WHAT IS REQUIRED:
Please return the listing exactly as written, but without its pictures.

RECORDS TO USE:
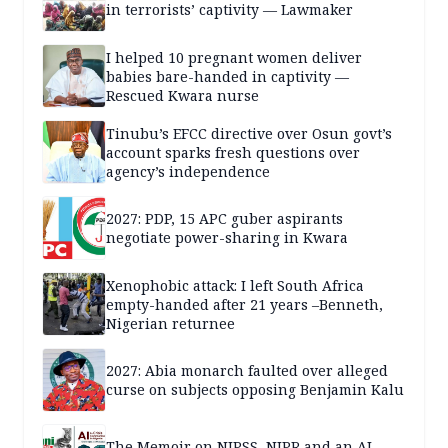
in terrorists’ captivity — Lawmaker
I helped 10 pregnant women deliver
babies bare-handed in captivity —
Rescued Kwara nurse
Tinubu’s EFCC directive over Osun govt’s
account sparks fresh questions over
agency’s independence
2027: PDP, 15 APC guber aspirants
negotiate power-sharing in Kwara
Xenophobic attack: I left South Africa
empty-handed after 21 years –Benneth,
Nigerian returnee
2027: Abia monarch faulted over alleged
curse on subjects opposing Benjamin Kalu
The Memoir on NIPSS, NIPR and an AI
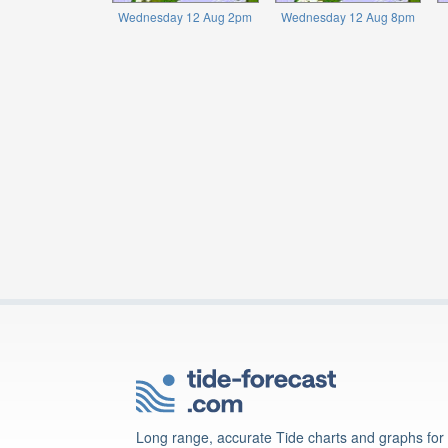
Wednesday 12 Aug 2pm
Wednesday 12 Aug 8pm
Long range, accurate Tide charts and graphs for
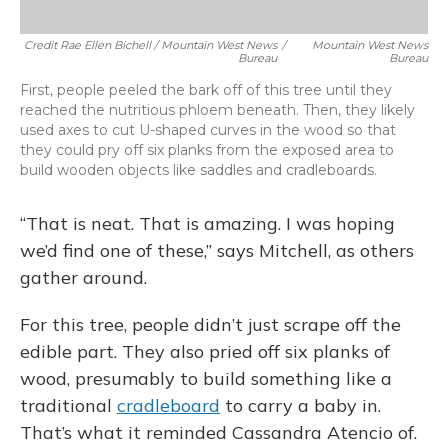
Credit Rae Ellen Bichell / Mountain West News
/
Mountain West News
Bureau
Bureau
First, people peeled the bark off of this tree until they
reached the nutritious phloem beneath. Then, they likely
used axes to cut U-shaped curves in the wood so that
they could pry off six planks from the exposed area to
build wooden objects like saddles and cradleboards.
“That is neat. That is amazing. I was hoping
we’d find one of these,” says Mitchell, as others
gather around.
For this tree, people didn’t just scrape off the
edible part. They also pried off six planks of
wood, presumably to build something like a
traditional
cradleboard
to carry a baby in.
That’s what it reminded Cassandra Atencio of.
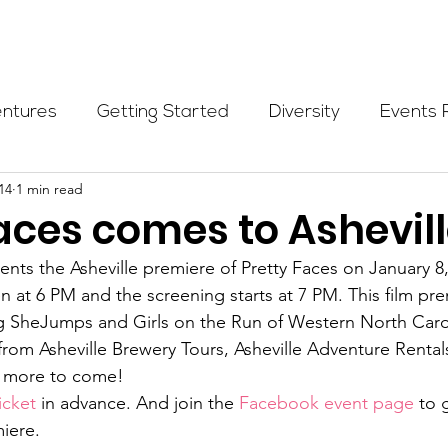
Programs
Events
Partners
Blog
Donate
entures
Getting Started
Diversity
Events 
14
1 min read
munity Initiatives
Members
Fundraising Cli
aces comes to Ashevill
ents the Asheville premiere of Pretty Faces on January 8,
er Highlight
Scholarship
Calling Women In
 at 6 PM and the screening starts at 7 PM. This film prem
ng SheJumps and Girls on the Run of Western North Carol
from Asheville Brewery Tours, Asheville Adventure Rental
Alpine School
Wilderness First Aid
Ikon p
 more to come!
icket
 in advance. And join the 
Facebook event page
 to 
iere.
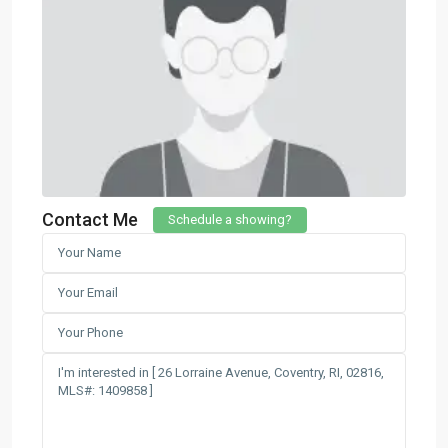
Contact Me
Schedule a showing?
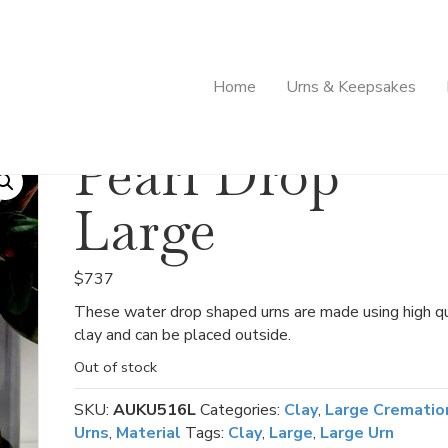
Home
Urns & Keepsakes
Pearl Drop
Large
$
737
These water drop shaped urns are made using high qu
clay and can be placed outside.
Out of stock
SKU:
AUKU516L
Categories:
Clay
,
Large Crematio
Urns
,
Material
Tags:
Clay
,
Large
,
Large Urn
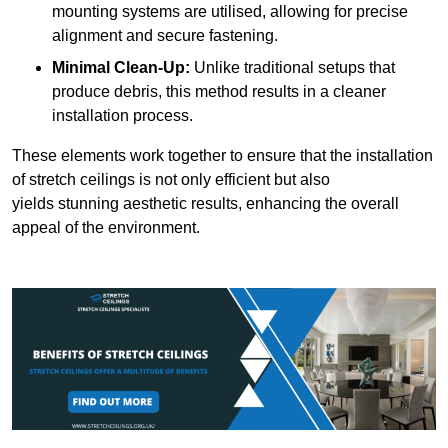
mounting systems are utilised, allowing for precise
alignment and secure fastening.
Minimal Clean-Up:
Unlike traditional setups that
produce debris, this method results in a cleaner
installation process.
These elements work together to ensure that the installation
of stretch ceilings is not only efficient but also
yields stunning aesthetic results, enhancing the overall
appeal of the environment.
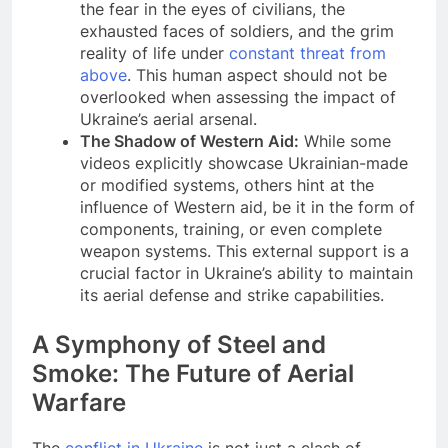
the fear in the eyes of civilians, the
exhausted faces of soldiers, and the grim
reality of life under
constant threat from
above
. This human aspect should not be
overlooked when assessing the impact of
Ukraine’s aerial arsenal.
The Shadow of Western Aid:
While some
videos explicitly showcase Ukrainian-made
or modified systems, others hint at the
influence of Western aid, be it in the form of
components, training, or even complete
weapon systems. This external support is a
crucial factor in Ukraine’s ability to maintain
its aerial defense and strike capabilities.
A Symphony of Steel and
Smoke: The Future of Aerial
Warfare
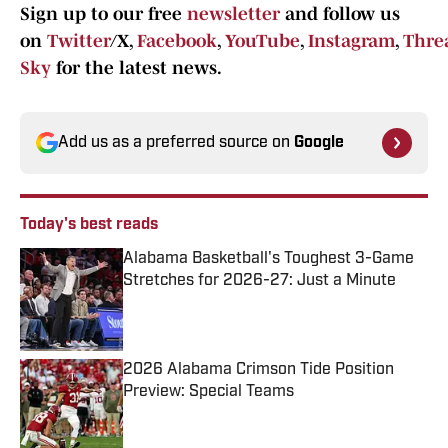
Sign up to our free
newsletter
and follow us
on
Twitter
/X,
Facebook
,
YouTube
,
Instagram
,
Thre
Sky
for the latest news.
Add us as a preferred source on
Google
Today's best reads
Alabama Basketball's Toughest 3-Game
Stretches for 2026-27: Just a Minute
Published by on Invalid Date
2026 Alabama Crimson Tide Position
Preview: Special Teams
Published by on Invalid Date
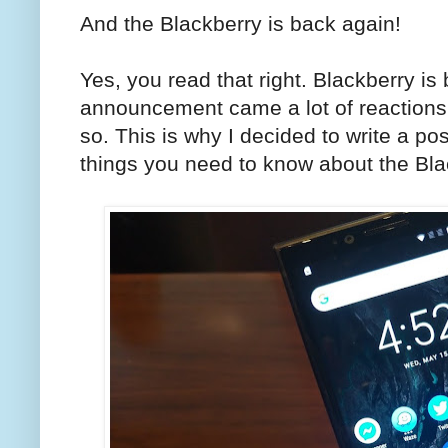
And the Blackberry is back again!
Yes, you read that right. Blackberry is
announcement came a lot of reactions
so. This is why I decided to write a po
things you need to know about the Bla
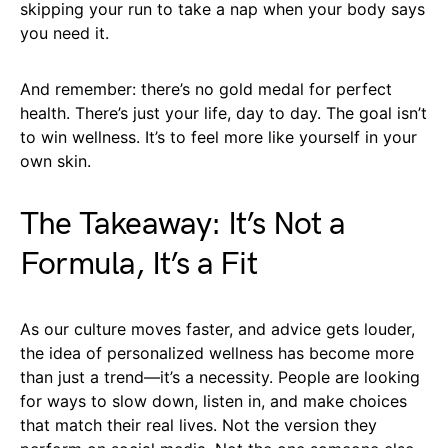
skipping your run to take a nap when your body says
you need it.
And remember: there’s no gold medal for perfect
health. There’s just your life, day to day. The goal isn’t
to win wellness. It’s to feel more like yourself in your
own skin.
The Takeaway: It’s Not a
Formula, It’s a Fit
As our culture moves faster, and advice gets louder,
the idea of personalized wellness has become more
than just a trend—it’s a necessity. People are looking
for ways to slow down, listen in, and make choices
that match their real lives. Not the version they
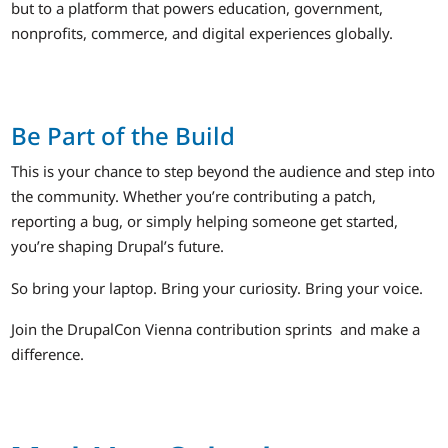
but to a platform that powers education, government,
nonprofits, commerce, and digital experiences globally.
Be Part of the Build
This is your chance to step beyond the audience and step into
the community. Whether you’re contributing a patch,
reporting a bug, or simply helping someone get started,
you’re shaping Drupal’s future.
So bring your laptop. Bring your curiosity. Bring your voice.
Join the DrupalCon Vienna contribution sprints and make a
difference.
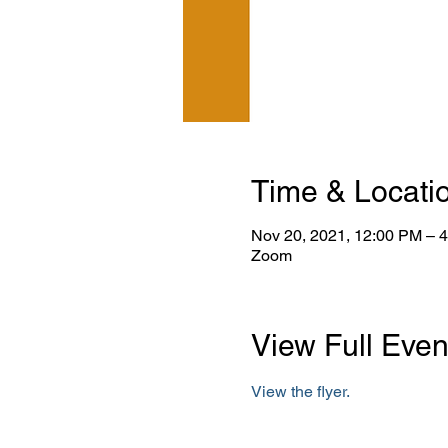
Time & Locati
Nov 20, 2021, 12:00 PM – 
Zoom
View Full Even
View the flyer.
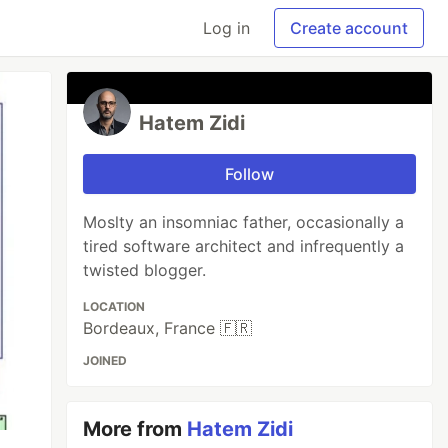
Log in
Create account
Hatem Zidi
Follow
Moslty an insomniac father, occasionally a
tired software architect and infrequently a
twisted blogger.
LOCATION
Bordeaux, France 🇫🇷
JOINED
More from
Hatem Zidi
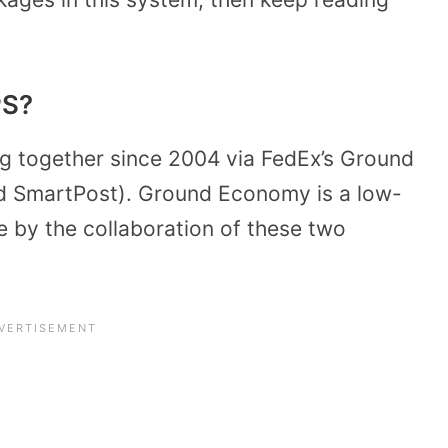
PS?
 together since 2004 via FedEx’s Ground
ed SmartPost). Ground Economy is a low-
 by the collaboration of these two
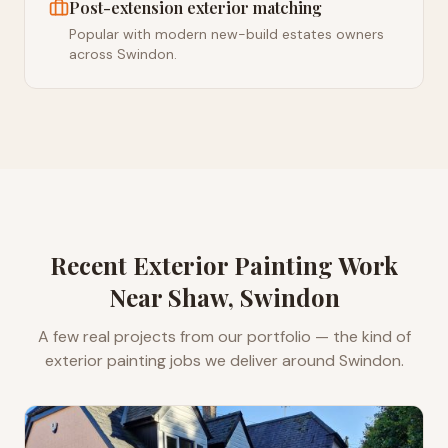
Post-extension exterior matching
Popular with modern new-build estates owners
across Swindon.
Recent
Exterior Painting
Work
Near
Shaw, Swindon
A few real projects from our portfolio — the kind of
exterior painting
jobs we deliver around
Swindon
.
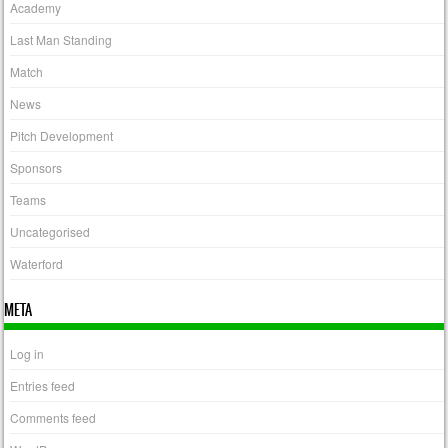
Academy
Last Man Standing
Match
News
Pitch Development
Sponsors
Teams
Uncategorised
Waterford
META
Log in
Entries feed
Comments feed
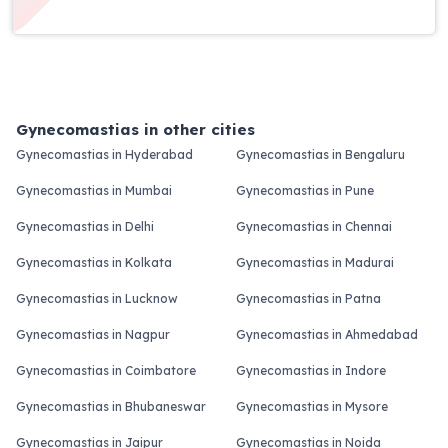
Gynecomastias in other cities
Gynecomastias in Hyderabad
Gynecomastias in Bengaluru
Gynecomastias in Mumbai
Gynecomastias in Pune
Gynecomastias in Delhi
Gynecomastias in Chennai
Gynecomastias in Kolkata
Gynecomastias in Madurai
Gynecomastias in Lucknow
Gynecomastias in Patna
Gynecomastias in Nagpur
Gynecomastias in Ahmedabad
Gynecomastias in Coimbatore
Gynecomastias in Indore
Gynecomastias in Bhubaneswar
Gynecomastias in Mysore
Gynecomastias in Jaipur
Gynecomastias in Noida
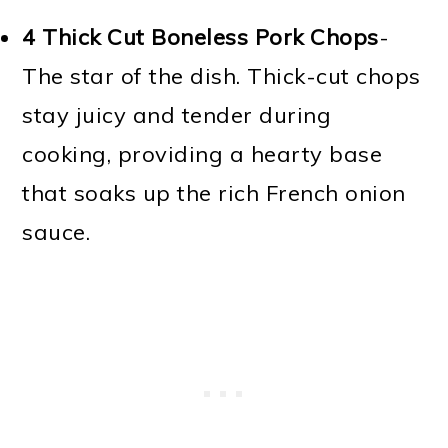
4 Thick Cut Boneless Pork Chops
-
The star of the dish. Thick-cut chops
stay juicy and tender during
cooking, providing a hearty base
that soaks up the rich French onion
sauce.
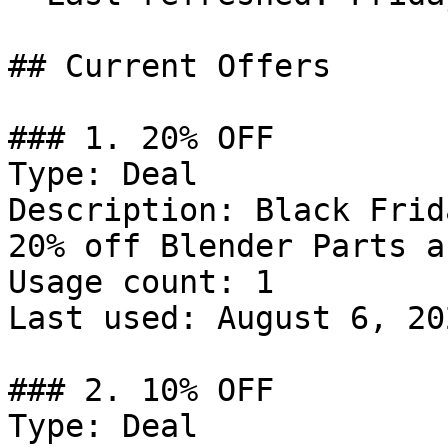
## Current Offers

### 1. 20% OFF

Type: Deal

Description: Black Frid
20% off Blender Parts a
Usage count: 1

Last used: August 6, 202
### 2. 10% OFF

Type: Deal
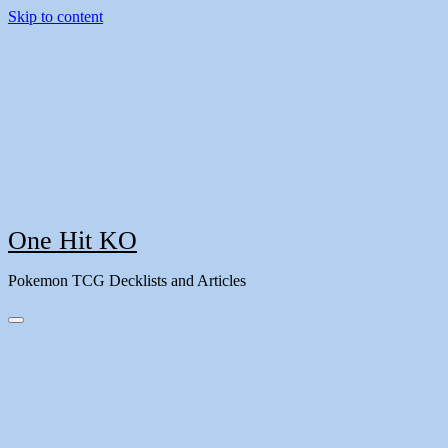
Skip to content
One Hit KO
Pokemon TCG Decklists and Articles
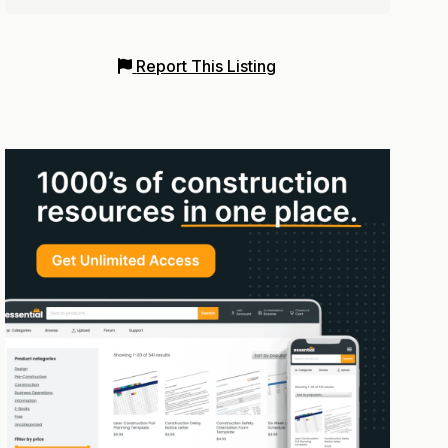
Report This Listing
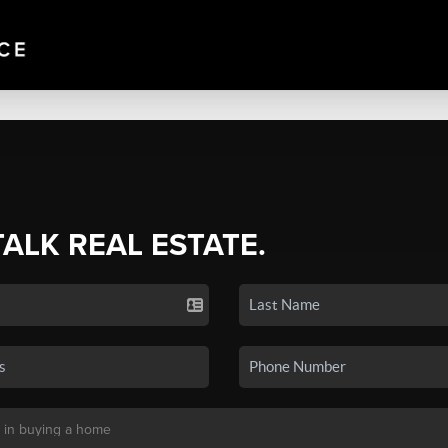
TALK REAL ESTATE.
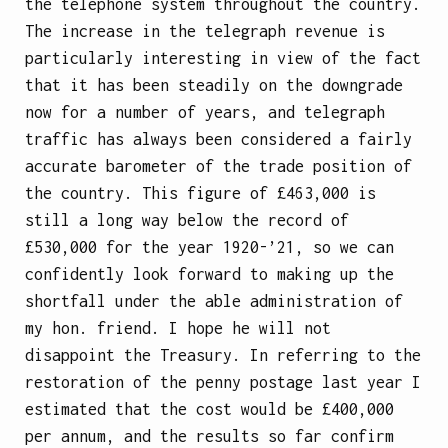
the telephone system throughout the country.
The increase in the telegraph revenue is
particularly interesting in view of the fact
that it has been steadily on the downgrade
now for a number of years, and telegraph
traffic has always been considered a fairly
accurate barometer of the trade position of
the country. This figure of £463,000 is
still a long way below the record of
£530,000 for the year 1920-’21, so we can
confidently look forward to making up the
shortfall under the able administration of
my hon. friend. I hope he will not
disappoint the Treasury. In referring to the
restoration of the penny postage last year I
estimated that the cost would be £400,000
per annum, and the results so far
confirm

WORKED SOLUTION:
in terrorists’ captivity — Lawmaker
I helped 10 pregnant women deliver
babies bare-handed in captivity —
Rescued Kwara nurse
Tinubu’s EFCC directive over Osun govt’s
account sparks fresh questions over
agency’s independence
2027: PDP, 15 APC guber aspirants
negotiate power-sharing in Kwara
Xenophobic attack: I left South Africa
empty-handed after 21 years –Benneth,
Nigerian returnee
2027: Abia monarch faulted over alleged
curse on subjects opposing Benjamin Kalu
The Memoir on NIPSS, NIPR and an AI
Wednesday 12 Aug 2pm
Wednesday 12 Aug 8pm
Long range, accurate Tide charts and graphs for
Credit Rae Ellen Bichell / Mountain West News
/
Mountain West News
Bureau
Bureau
First, people peeled the bark off of this tree until they
reached the nutritious phloem beneath. Then, they likely
used axes to cut U-shaped curves in the wood so that
they could pry off six planks from the exposed area to
build wooden objects like saddles and cradleboards.
“That is neat. That is amazing. I was hoping
we’d find one of these,” says Mitchell, as others
gather around.
For this tree, people didn’t just scrape off the
edible part. They also pried off six planks of
wood, presumably to build something like a
traditional
cradleboard
to carry a baby in.
That’s what it reminded Cassandra Atencio of.
Programs
Events
Partners
Blog
Donate
entures
Getting Started
Diversity
Events 
14
1 min read
munity Initiatives
Members
Fundraising Cli
aces comes to Ashevill
ents the Asheville premiere of Pretty Faces on January 8,
er Highlight
Scholarship
Calling Women In
 at 6 PM and the screening starts at 7 PM. This film prem
ng SheJumps and Girls on the Run of Western North Carol
from Asheville Brewery Tours, Asheville Adventure Rental
Alpine School
Wilderness First Aid
Ikon p
 more to come!
icket
 in advance. And join the 
Facebook event page
 to 
iere.
Contact Me
Schedule a showing?
Home
Urns & Keepsakes
Pearl Drop
Large
$
737
These water drop shaped urns are made using high qu
clay and can be placed outside.
Out of stock
SKU:
AUKU516L
Categories:
Clay
,
Large Crematio
Urns
,
Material
Tags:
Clay
,
Large
,
Large Urn
mounting systems are utilised, allowing for precise
alignment and secure fastening.
Minimal Clean-Up:
Unlike traditional setups that
produce debris, this method results in a cleaner
installation process.
These elements work together to ensure that the installation
of stretch ceilings is not only efficient but also
yields stunning aesthetic results, enhancing the overall
appeal of the environment.
the fear in the eyes of civilians, the
exhausted faces of soldiers, and the grim
reality of life under
constant threat from
above
. This human aspect should not be
overlooked when assessing the impact of
Ukraine’s aerial arsenal.
The Shadow of Western Aid:
While some
videos explicitly showcase Ukrainian-made
or modified systems, others hint at the
influence of Western aid, be it in the form of
components, training, or even complete
weapon systems. This external support is a
crucial factor in Ukraine’s ability to maintain
its aerial defense and strike capabilities.
A Symphony of Steel and
Smoke: The Future of Aerial
Warfare
Sign up to our free
newsletter
and follow us
on
Twitter
/X,
Facebook
,
YouTube
,
Instagram
,
Thre
Sky
for the latest news.
Add us as a preferred source on
Google
Today's best reads
Alabama Basketball's Toughest 3-Game
Stretches for 2026-27: Just a Minute
Published by on Invalid Date
2026 Alabama Crimson Tide Position
Preview: Special Teams
Published by on Invalid Date
And the Blackberry is back again!
Yes, you read that right. Blackberry is
announcement came a lot of reactions
so. This is why I decided to write a po
things you need to know about the Bla
skipping your run to take a nap when your body says
you need it.
And remember: there’s no gold medal for perfect
health. There’s just your life, day to day. The goal isn’t
to win wellness. It’s to feel more like yourself in your
own skin.
The Takeaway: It’s Not a
Formula, It’s a Fit
As our culture moves faster, and advice gets louder,
the idea of personalized wellness has become more
than just a trend—it’s a necessity. People are looking
for ways to slow down, listen in, and make choices
that match their real lives. Not the version they
but to a platform that powers education, government,
nonprofits, commerce, and digital experiences globally.
Be Part of the Build
This is your chance to step beyond the audience and step into
the community. Whether you’re contributing a patch,
reporting a bug, or simply helping someone get started,
you’re shaping Drupal’s future.
So bring your laptop. Bring your curiosity. Bring your voice.
Join the DrupalCon Vienna contribution sprints and make a
difference.
Time & Locati
Nov 20, 2021, 12:00 PM – 
Zoom
View Full Even
View the flyer.
Log in
Create account
Hatem Zidi
Follow
Moslty an insomniac father, occasionally a
tired software architect and infrequently a
twisted blogger.
LOCATION
Bordeaux, France 🇫🇷
JOINED
More from
Hatem Zidi
PS?
 together since 2004 via FedEx’s Ground
ed SmartPost). Ground Economy is a low-
 by the collaboration of these two
Post-extension exterior matching
Popular with modern new-build estates owners
across Swindon.
Recent
Exterior Painting
Work
Near
Shaw, Swindon
A few real projects from our portfolio — the kind of
exterior painting
jobs we deliver around
Swindon
.
Academy
Last Man Standing
Match
News
Pitch Development
Sponsors
Teams
Uncategorised
Waterford
META
Log in
Entries feed
Comments feed
Gynecomastias in other cities
Gynecomastias in Hyderabad
Gynecomastias in Bengaluru
Gynecomastias in Mumbai
Gynecomastias in Pune
Gynecomastias in Delhi
Gynecomastias in Chennai
Gynecomastias in Kolkata
Gynecomastias in Madurai
Gynecomastias in Lucknow
Gynecomastias in Patna
Gynecomastias in Nagpur
Gynecomastias in Ahmedabad
Gynecomastias in Coimbatore
Gynecomastias in Indore
Gynecomastias in Bhubaneswar
Gynecomastias in Mysore
Gynecomastias in Jaipur
Gynecomastias in Noida
4 Thick Cut Boneless Pork Chops
-
The star of the dish. Thick-cut chops
stay juicy and tender during
cooking, providing a hearty base
that soaks up the rich French onion
sauce.
## Current Offers

### 1. 20% OFF

Type: Deal

Description: Black Frid
20% off Blender Parts a
Usage count: 1

Last used: August 6, 202
### 2. 10% OFF

Type: Deal
Skip to content
One Hit KO
Pokemon TCG Decklists and Articles
Report This Listing
TALK REAL ESTATE.
the telephone system throughout the country.
The increase in the telegraph revenue is
particularly interesting in view of the fact
that it has been steadily on the downgrade
now for a number of years, and telegraph
traffic has always been considered a fairly
accurate barometer of the trade position of
the country. This figure of £463,000 is
still a long way below the record of
£530,000 for the year 1920-’21, so we can
confidently look forward to making up the
shortfall under the able administration of
my hon. friend. I hope he will not
disappoint the Treasury. In referring to the
restoration of the penny postage last year I
estimated that the cost would be £400,000
per annum, and the results so far
confirm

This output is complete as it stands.